Everything organic – and the fish?

Everyone talks about animal welfare and thinks primarily of warm-blooded animals such as cattle, pigs and chickens. Many worry that the  fruit  and  vegetables you buy  might be genetically modified. But what about cold-blooded fish? Is there actually organic fish, how is it kept, what is fed, where can I buy it and are there any guidelines for this?

Organic quality fish

Although fish is a healthy food in itself   , there are differences in quality depending on the individual farmer. Just like in fattening and poultry farming, fishing companies often rely on “quantity instead of quality”; tanks too small for too many fish. The use of chemicals and antibiotics is also   questionable. In response, farming associations such as Bioland and Naturland agreed on guidelines for organic cultivation. Products with these seals offer advantages in terms of both quality and taste.
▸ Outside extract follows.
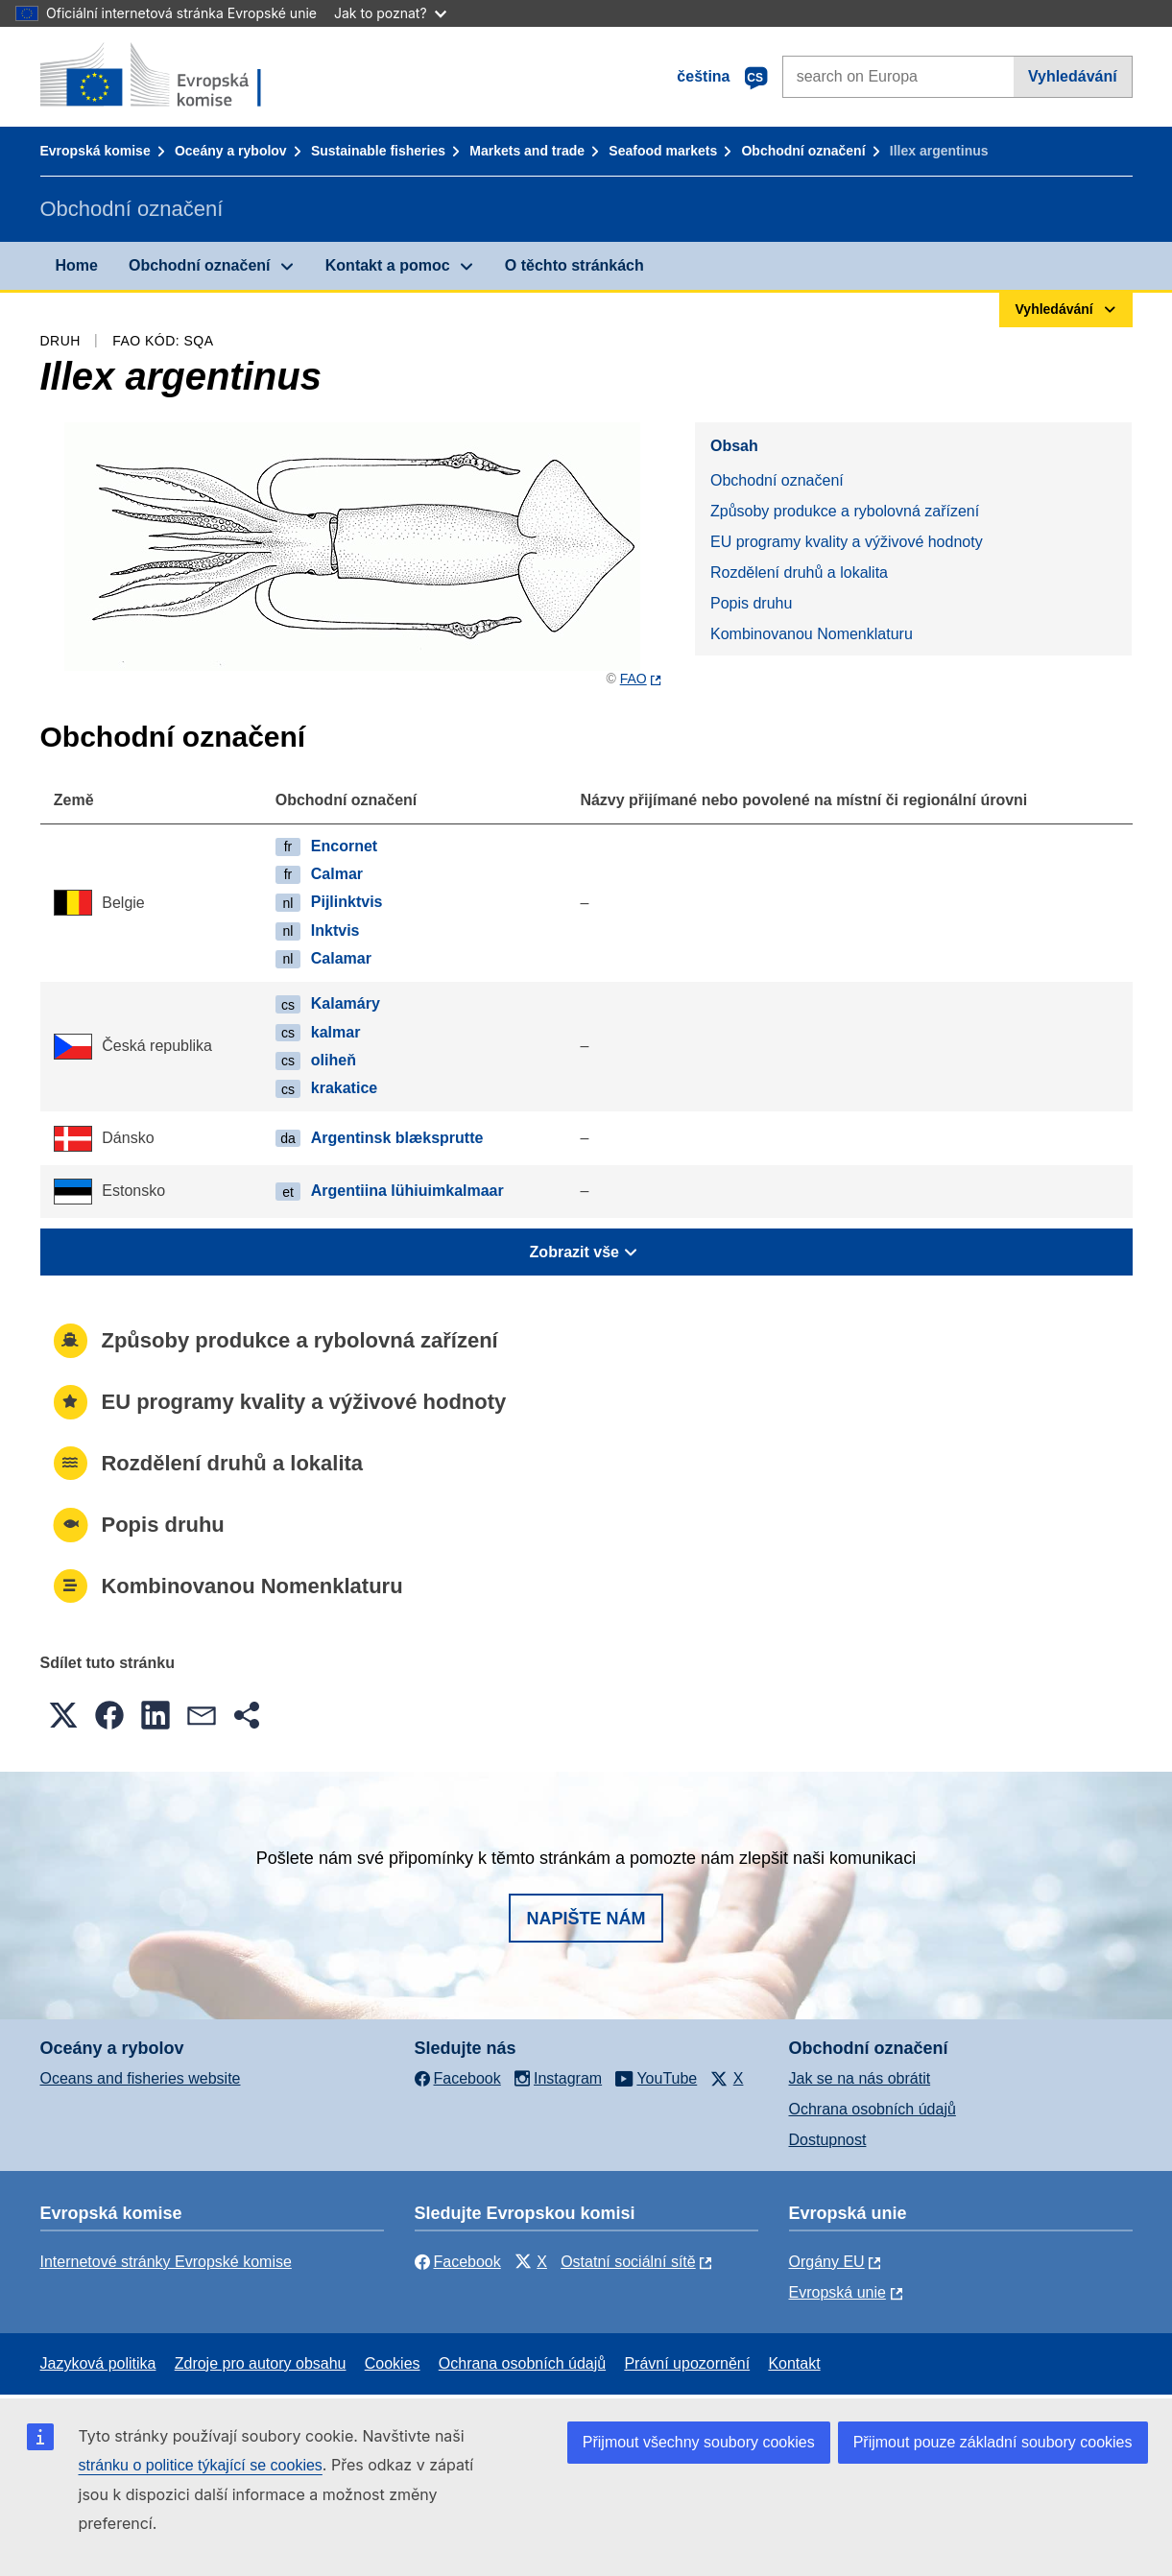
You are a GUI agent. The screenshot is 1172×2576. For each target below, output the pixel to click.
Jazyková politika (98, 2363)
Less fat and firm to the bite

For example, antibiotics and insecticides are forbidden in “organic rearing”, so that there are fewer residues of these substances in organic fish than in conventionally farmed fish. Organic fish are also less fatty because they keep themselves fitter than “conventional” fish. They have more space in the pelvis and therefore more movement. They also get less high-energy feed. Another example: organic salmon according to Naturland guidelines is salted dry. The injection of brine into the  meat , which is otherwise customary with machine-processed salmon  , is not permitted. As a result, the organic salmon fillet contains less water and has a firmer bite.
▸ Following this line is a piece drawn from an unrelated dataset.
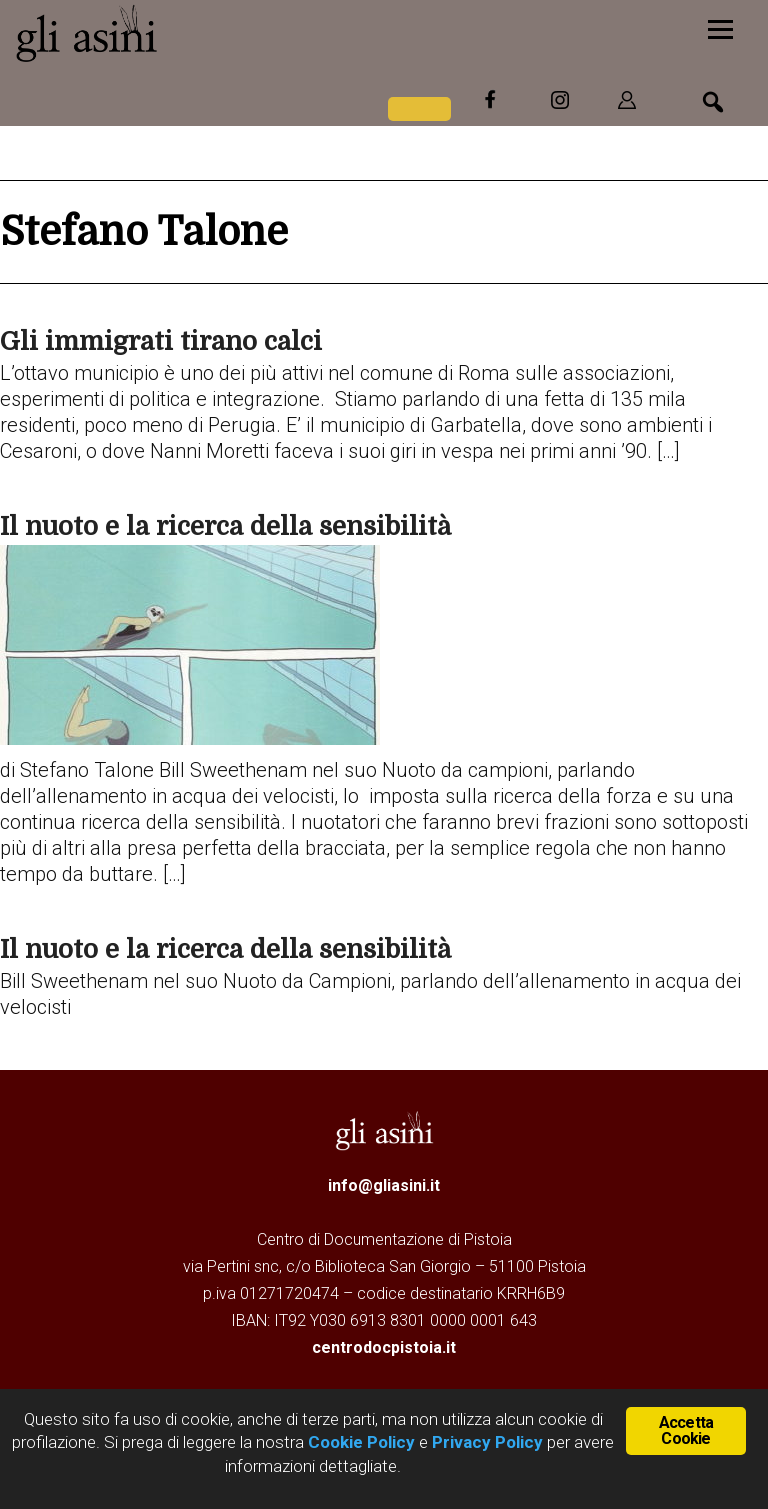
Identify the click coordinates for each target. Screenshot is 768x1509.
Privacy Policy (487, 1442)
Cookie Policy (359, 1442)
The organic regulations in detail

  • The producers are committed to responsible and sustainable use of natural resources.
  • The fish live under natural reproductive conditions and are not given any hormones to stimulate them. If possible, they are kept in polycultures (different species of fish together).
  • The fish have more space to  swim  than with conventional housing.
  • The feed must come from recognized organic production, genetically modified feed and additives are not permitted. Exception: natural pigments (dyes), which are responsible for the pink coloring of the meat when keeping salmon.
  • Particularly high demands are placed on fishmeal.
  • For some fish species there are upper limits for feeding, eg the natural food supply in carp farming must account for at least half of the required amount of feed.
  • The use of antibiotics and insecticides is not permitted.
  • When using medication, the waiting times have to be doubled, with the positive result that the need for preventive measures is particularly great. When it comes to treatment, natural remedies are preferable.
  • In the case of processed fish products, the ingredients (e.g. oil or breading) come from organic farming and are marked accordingly in the list of ingredients.
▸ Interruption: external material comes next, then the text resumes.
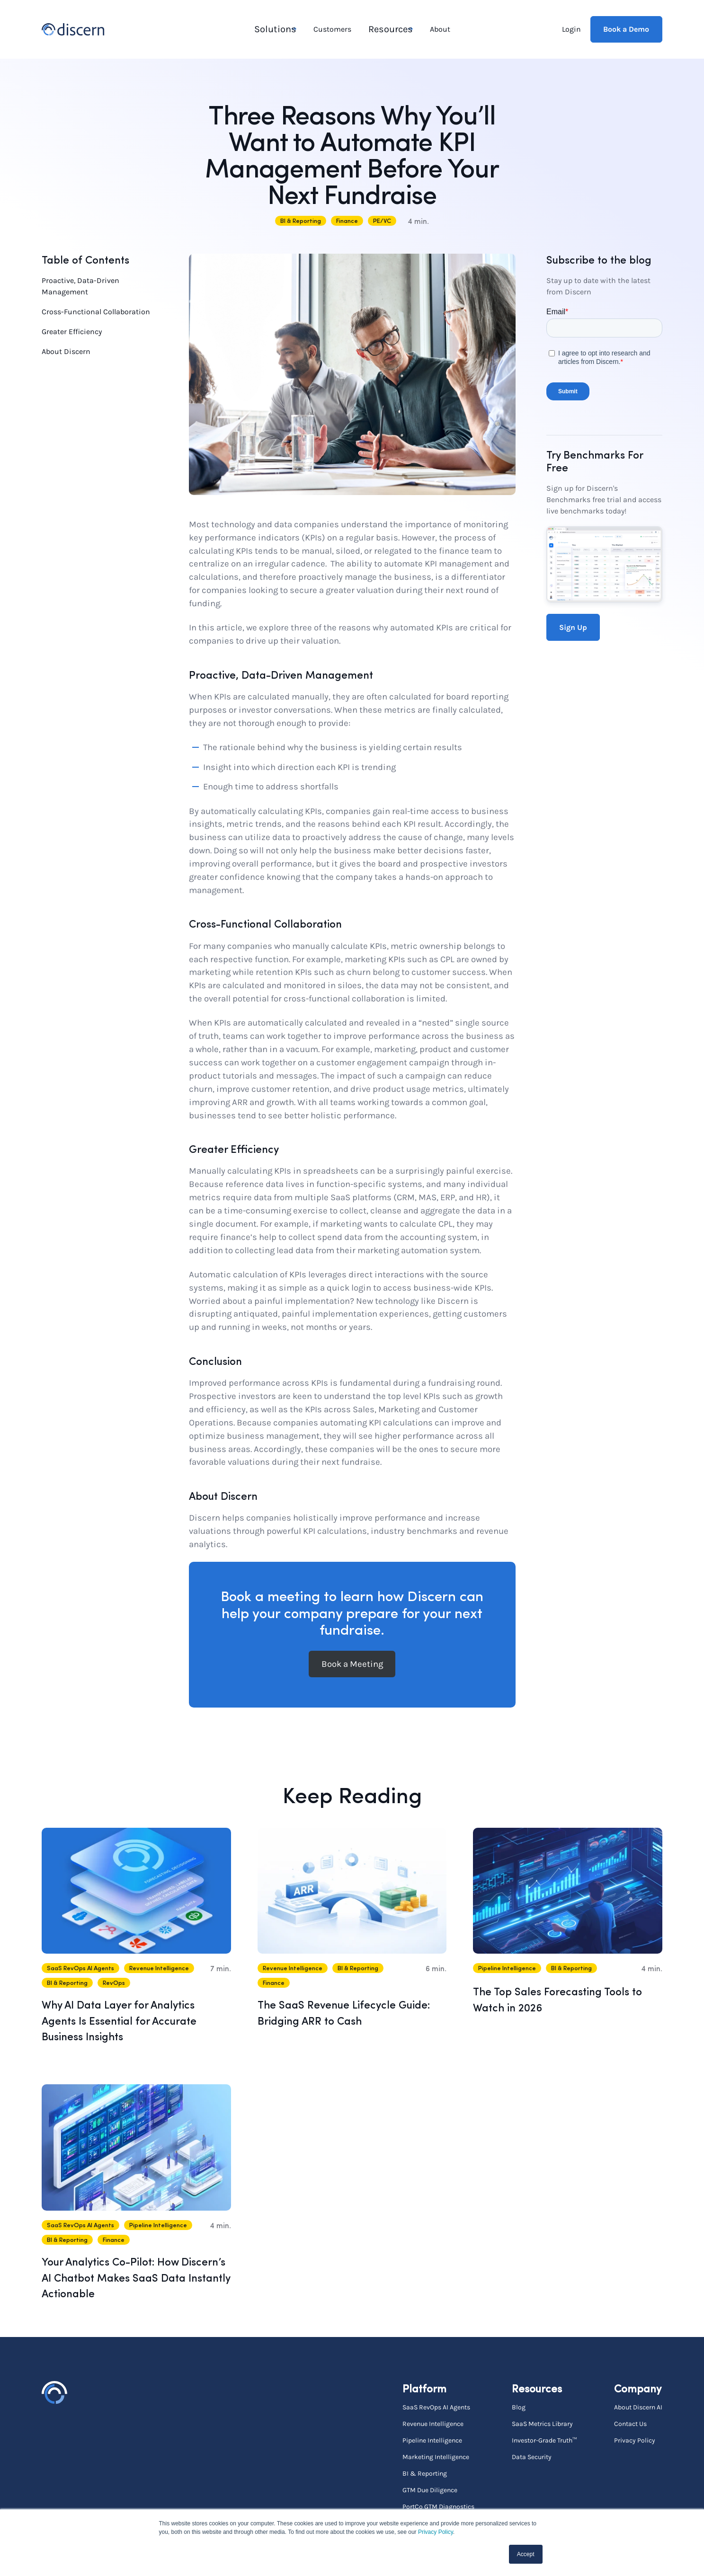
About (438, 28)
New standards in fish farming

Organic fish farming has also established itself at EU level. New specifications ensure the quality of the product and ensure species-appropriate husbandry. Although environmental organizations such as Greenpeace complain that the EU directives are not strict enough, they are at least a step in the right direction.

Where can you buy organic fish?

You can buy organic fish in organic food shops, in fish shops and in supermarkets. It is more often offered processed, eg salmon and trout from organic farms are pickled (marinated) or smoked. Shrimp, mussels and salmon are available frozen. Wild-caught fish products are available as preserves (sardines, herring, tuna) and frozen goods such as gourmet fillets or fish fingers.